Duty Bound: The Duties Of The Executor

Posted on: 23 May 2016

Being appointed executor (also known as personal representative in some states) is both a high honor and a heavy responsibility. Only the most trusted of family members or friends are appointed to this duty, and the duties consist mainly of carrying out the wishes of the deceased and ensuring that the will is probated. You must be prepared to act on the behalf of the deceased, and you must do so in a discreet and fair manner. Knowing what to expect can go a long way toward easing any confusion or anxiety, so read on for a short and useful guide on the duties of the executor.

This job may not be for you.

Before you accept this responsibility, you may want to take into consideration how challenging and time-consuming it could turn out to be. Not everyone can make this commitment, regardless of the honor. Allowing the testator (the person who is making the will) an opportunity to find someone else with more time and energy to devote to the job can save both you and the beneficiaries a great deal of problems later on. It's important to point out that if you mismanage the estate, you could be held personally liable and face a lawsuit, so think carefully before accepting this duty.

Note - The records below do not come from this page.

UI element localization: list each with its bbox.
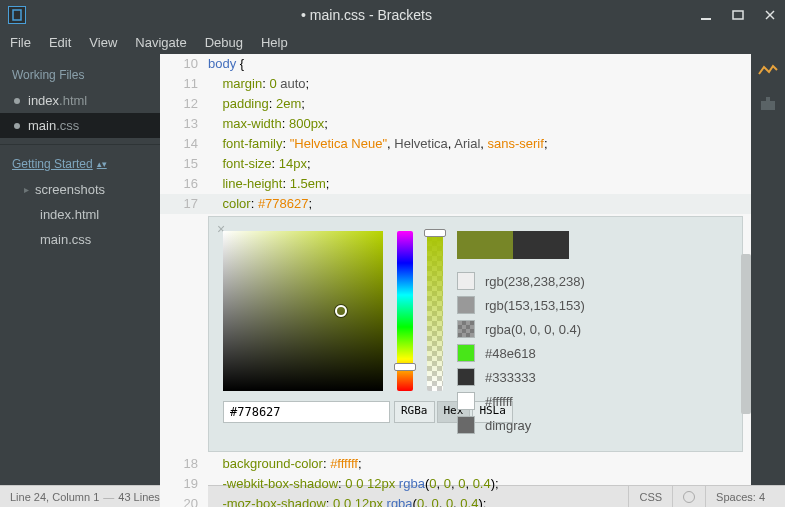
working-file[interactable]: index.html: [0, 88, 160, 113]
current-previous-swatch: [457, 231, 728, 259]
alpha-thumb[interactable]: [424, 229, 446, 237]
menu-debug[interactable]: Debug: [205, 35, 243, 50]
hue-slider[interactable]: [397, 231, 413, 391]
svg-rect-5: [761, 101, 775, 110]
color-value-input[interactable]: [223, 401, 390, 423]
code-line[interactable]: 14 font-family: "Helvetica Neue", Helvet…: [160, 134, 751, 154]
swatch-chip: [457, 296, 475, 314]
svg-rect-0: [13, 10, 21, 20]
working-files-heading: Working Files: [0, 62, 160, 88]
code-line[interactable]: 12 padding: 2em;: [160, 94, 751, 114]
swatch-row[interactable]: dimgray: [457, 413, 728, 437]
swatch-row[interactable]: #333333: [457, 365, 728, 389]
menubar: File Edit View Navigate Debug Help: [0, 30, 785, 54]
menu-view[interactable]: View: [89, 35, 117, 50]
swatch-label: rgb(238,238,238): [485, 274, 585, 289]
code-line[interactable]: 19 -webkit-box-shadow: 0 0 12px rgba(0, …: [160, 474, 751, 494]
menu-help[interactable]: Help: [261, 35, 288, 50]
sidebar: Working Files index.htmlmain.css Getting…: [0, 54, 160, 485]
menu-navigate[interactable]: Navigate: [135, 35, 186, 50]
swatch-label: dimgray: [485, 418, 531, 433]
code-line[interactable]: 11 margin: 0 auto;: [160, 74, 751, 94]
editor[interactable]: 10body {11 margin: 0 auto;12 padding: 2e…: [160, 54, 751, 485]
dirty-dot-icon: [14, 123, 20, 129]
swatch-label: rgba(0, 0, 0, 0.4): [485, 322, 581, 337]
scrollbar[interactable]: [741, 254, 751, 414]
menu-edit[interactable]: Edit: [49, 35, 71, 50]
svg-rect-6: [766, 97, 770, 101]
app-icon: [8, 6, 26, 24]
swatch-label: #48e618: [485, 346, 536, 361]
right-toolbar: [751, 54, 785, 485]
swatch-chip: [457, 368, 475, 386]
swatch-label: #333333: [485, 370, 536, 385]
maximize-button[interactable]: [731, 8, 745, 22]
color-picker: × RGBaHexHSLa rgb(238,238,238)rgb(153,15…: [208, 216, 743, 452]
swatch-chip: [457, 320, 475, 338]
menu-file[interactable]: File: [10, 35, 31, 50]
chevron-updown-icon: ▴▾: [97, 159, 107, 169]
swatch-label: #ffffff: [485, 394, 513, 409]
live-preview-button[interactable]: [757, 62, 779, 80]
swatch-chip: [457, 272, 475, 290]
line-count: 43 Lines: [118, 491, 160, 503]
swatch-chip: [457, 416, 475, 434]
file-item[interactable]: main.css: [0, 227, 160, 252]
folder-item[interactable]: ▸screenshots: [0, 177, 160, 202]
code-line[interactable]: 17 color: #778627;: [160, 194, 751, 214]
code-line[interactable]: 20 -moz-box-shadow: 0 0 12px rgba(0, 0, …: [160, 494, 751, 507]
swatch-row[interactable]: #ffffff: [457, 389, 728, 413]
code-line[interactable]: 13 max-width: 800px;: [160, 114, 751, 134]
window-title: • main.css - Brackets: [34, 7, 699, 23]
format-rgba-button[interactable]: RGBa: [394, 401, 435, 423]
cursor-position: Line 24, Column 1: [10, 491, 99, 503]
minimize-button[interactable]: [699, 8, 713, 22]
alpha-slider[interactable]: [427, 231, 443, 391]
titlebar: • main.css - Brackets: [0, 0, 785, 30]
extensions-button[interactable]: [757, 94, 779, 112]
code-line[interactable]: 16 line-height: 1.5em;: [160, 174, 751, 194]
hue-thumb[interactable]: [394, 363, 416, 371]
code-line[interactable]: 15 font-size: 14px;: [160, 154, 751, 174]
close-button[interactable]: [763, 8, 777, 22]
svg-rect-2: [733, 11, 743, 19]
swatch-row[interactable]: rgb(153,153,153): [457, 293, 728, 317]
swatch-label: rgb(153,153,153): [485, 298, 585, 313]
swatch-row[interactable]: rgb(238,238,238): [457, 269, 728, 293]
saturation-value-field[interactable]: [223, 231, 383, 391]
sv-cursor[interactable]: [335, 305, 347, 317]
code-line[interactable]: 18 background-color: #ffffff;: [160, 454, 751, 474]
code-line[interactable]: 10body {: [160, 54, 751, 74]
working-file[interactable]: main.css: [0, 113, 160, 138]
swatch-row[interactable]: rgba(0, 0, 0, 0.4): [457, 317, 728, 341]
dirty-dot-icon: [14, 98, 20, 104]
project-heading[interactable]: Getting Started▴▾: [0, 151, 160, 177]
chevron-right-icon: ▸: [24, 184, 29, 195]
swatch-chip: [457, 392, 475, 410]
swatch-row[interactable]: #48e618: [457, 341, 728, 365]
file-item[interactable]: index.html: [0, 202, 160, 227]
swatch-chip: [457, 344, 475, 362]
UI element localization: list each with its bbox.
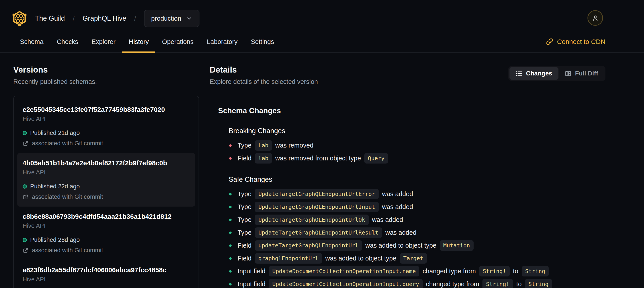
change-text: changed type from [422, 267, 476, 275]
safe-changes-list: TypeUpdateTargetGraphQLEndpointUrlErrorw… [229, 189, 606, 288]
version-service: Hive API [22, 276, 190, 283]
version-list: e2e55045345ce13fe07f52a77459b83fa3fe7020… [13, 96, 199, 288]
tab-schema[interactable]: Schema [13, 31, 50, 52]
git-commit-link[interactable]: associated with Git commit [22, 247, 190, 254]
view-toggle-changes[interactable]: Changes [510, 67, 558, 80]
version-hash: e2e55045345ce13fe07f52a77459b83fa3fe7020 [22, 106, 190, 113]
connect-to-cdn-link[interactable]: Connect to CDN [546, 31, 606, 52]
tabs-list: SchemaChecksExplorerHistoryOperationsLab… [13, 31, 281, 52]
hive-logo-icon[interactable] [12, 11, 27, 27]
version-card[interactable]: e2e55045345ce13fe07f52a77459b83fa3fe7020… [17, 100, 195, 153]
schema-code-badge: String [522, 266, 549, 276]
version-hash: a823f6db2a55df877dcf406006abca97fcc4858c [22, 266, 190, 274]
change-text: Field [238, 255, 252, 262]
schema-code-badge: Target [400, 253, 427, 263]
published-label: Published 21d ago [30, 130, 80, 136]
tab-explorer[interactable]: Explorer [85, 31, 122, 52]
change-text: Field [238, 242, 252, 249]
change-text: was added [382, 203, 413, 211]
change-item: Input fieldUpdateDocumentCollectionOpera… [229, 266, 606, 276]
version-card[interactable]: 4b05ab51b1b4a7e2e4b0ef82172f2b9f7ef98c0b… [17, 153, 195, 207]
published-label: Published 28d ago [30, 236, 80, 243]
schema-code-badge: UpdateDocumentCollectionOperationInput.q… [269, 279, 422, 288]
schema-code-badge: graphqlEndpointUrl [255, 253, 322, 263]
view-toggle-label: Full Diff [575, 70, 598, 77]
user-avatar-button[interactable] [588, 10, 603, 26]
safe-changes-title: Safe Changes [229, 175, 606, 183]
change-text: Type [238, 203, 252, 211]
schema-code-badge: UpdateTargetGraphQLEndpointUrlError [255, 189, 379, 199]
external-link-icon [22, 194, 28, 200]
details-header: Details Explore details of the selected … [210, 65, 606, 85]
tab-operations[interactable]: Operations [155, 31, 200, 52]
change-text: Type [238, 190, 252, 198]
details-title: Details [210, 65, 318, 75]
change-text: Type [238, 229, 252, 236]
change-item: TypeLabwas removed [229, 140, 606, 151]
schema-code-badge: Lab [255, 140, 272, 151]
version-service: Hive API [22, 116, 190, 122]
external-link-icon [22, 140, 28, 146]
breaking-changes-title: Breaking Changes [229, 127, 606, 135]
change-text: Input field [238, 280, 266, 288]
change-text: was removed from object type [275, 155, 361, 162]
published-dot-icon [22, 238, 27, 242]
change-text: was added [382, 190, 413, 198]
link-icon [546, 38, 553, 45]
change-item: TypeUpdateTargetGraphQLEndpointUrlErrorw… [229, 189, 606, 199]
details-panel: Details Explore details of the selected … [210, 65, 606, 288]
versions-title: Versions [13, 65, 199, 75]
published-dot-icon [22, 184, 27, 189]
breadcrumb-project[interactable]: GraphQL Hive [83, 15, 126, 23]
git-commit-link[interactable]: associated with Git commit [22, 193, 190, 200]
safe-changes-group: Safe ChangesTypeUpdateTargetGraphQLEndpo… [218, 175, 606, 288]
published-label: Published 22d ago [30, 183, 80, 190]
breaking-changes-group: Breaking ChangesTypeLabwas removedFieldl… [218, 127, 606, 164]
schema-code-badge: UpdateTargetGraphQLEndpointUrlInput [255, 202, 379, 212]
connect-to-cdn-label: Connect to CDN [557, 38, 606, 46]
version-card[interactable]: c8b6e88a06793b9c4dfd54aaa21b36a1b421d812… [17, 207, 195, 260]
git-commit-label: associated with Git commit [32, 193, 103, 200]
version-card[interactable]: a823f6db2a55df877dcf406006abca97fcc4858c… [17, 260, 195, 288]
schema-code-badge: updateTargetGraphQLEndpointUrl [255, 240, 362, 251]
change-text: to [516, 280, 522, 288]
external-link-icon [22, 247, 28, 253]
change-groups: Breaking ChangesTypeLabwas removedFieldl… [218, 127, 606, 288]
schema-code-badge: UpdateDocumentCollectionOperationInput.n… [269, 266, 419, 276]
view-toggle-full-diff[interactable]: Full Diff [558, 67, 604, 80]
version-hash: c8b6e88a06793b9c4dfd54aaa21b36a1b421d812 [22, 213, 190, 220]
schema-code-badge: Mutation [440, 240, 473, 251]
change-text: to [513, 267, 518, 275]
columns-icon [565, 70, 572, 77]
versions-panel: Versions Recently published schemas. e2e… [13, 65, 199, 288]
published-dot-icon [22, 131, 27, 135]
schema-code-badge: String! [479, 266, 510, 276]
schema-changes-section: Schema Changes Breaking ChangesTypeLabwa… [210, 106, 606, 288]
change-text: was removed [275, 142, 313, 149]
change-text: Type [238, 142, 252, 149]
version-hash: 4b05ab51b1b4a7e2e4b0ef82172f2b9f7ef98c0b [22, 159, 190, 167]
schema-code-badge: String! [482, 279, 513, 288]
tab-history[interactable]: History [122, 31, 155, 52]
breadcrumb-org[interactable]: The Guild [35, 15, 65, 23]
top-bar: The Guild / GraphQL Hive / production [0, 0, 644, 28]
target-selector-dropdown[interactable]: production [144, 10, 199, 27]
view-toggle-label: Changes [526, 70, 552, 77]
change-item: Input fieldUpdateDocumentCollectionOpera… [229, 279, 606, 288]
tab-settings[interactable]: Settings [244, 31, 281, 52]
version-published-status: Published 28d ago [22, 236, 190, 243]
change-text: was added [386, 229, 416, 236]
breadcrumb-separator: / [134, 15, 136, 22]
change-item: Fieldlabwas removed from object typeQuer… [229, 153, 606, 164]
change-item: TypeUpdateTargetGraphQLEndpointUrlResult… [229, 227, 606, 238]
change-text: Type [238, 216, 252, 223]
change-text: was added to object type [325, 255, 396, 262]
details-subtitle: Explore details of the selected version [210, 78, 318, 85]
tab-laboratory[interactable]: Laboratory [200, 31, 244, 52]
breadcrumb: The Guild / GraphQL Hive / production [35, 10, 200, 27]
change-item: FieldgraphqlEndpointUrlwas added to obje… [229, 253, 606, 263]
change-text: was added [372, 216, 403, 223]
main-content: Versions Recently published schemas. e2e… [0, 53, 644, 288]
tab-checks[interactable]: Checks [50, 31, 85, 52]
git-commit-link[interactable]: associated with Git commit [22, 140, 190, 147]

Gather the important documents.

In most cases, locating several important documents will be one of your first responsibilities after the testator dies. These documents may be needed to plan and pay for the burial, so quick action is needed. You may need the following:

  • The Will: Common locations for the will include lock boxes in the home and safety deposit boxes at the bank. If you encounter difficulty locating this document, you can ask the attorney. It should be noted that often the testator will present you with a copy of the will upon naming you the executor.
  • Life and Burial Insurance Policies: One of the primary responsibilities of the executor is to ensure that there are funds available for the burial, and the source of these funds is usually these insurance policies.
  • Bank Account Information (savings and checking).
  • Investment Account Information
  • Reals Estate Deeds
  • Vehicle Titles
  • Tax Returns
  • Bills and Loan Paperwork
  • Information about any safety deposit boxes.
  • Death Certificates: These are usually available a few weeks after the death, and you should ensure that you have enough certified copies on hand to give to financial institutions, the Social Security Administration, insurance companies and more.

Notify the necessary people.

Try to make notifying the Social Security Administration a top priority, since any funds deposited into the deceased's account after death will be subject to repayment. Additionally, let creditors, health insurance companies, Medicare and loan companies know about the death.

File the will with probate court.

Probate can take several months, so meet with the estate attorney and ensure that the will gets filed as soon as possible. The attorney will likely alert potential creditors about the death by placing a notice in a local newspaper or by letter.

Take care of bills and taxes.

In most cases, the executor will be responsible for filing and paying any federal income or property taxes. Make sure to work closely with the estate lawyer concerning the other bills, since some should be paid as soon as possible and others should wait until later.

Distribute the estate.

Once all creditors have been satisfied and the estate is released from probate, you can disburse the contents according to the deceased's wishes.

You can count on the estate attorney to stand by you every step of the way during this difficult but important process, so don't be overwhelmed. Make sure that your duties as executor stand as a lasting tribute to the memory of the deceased.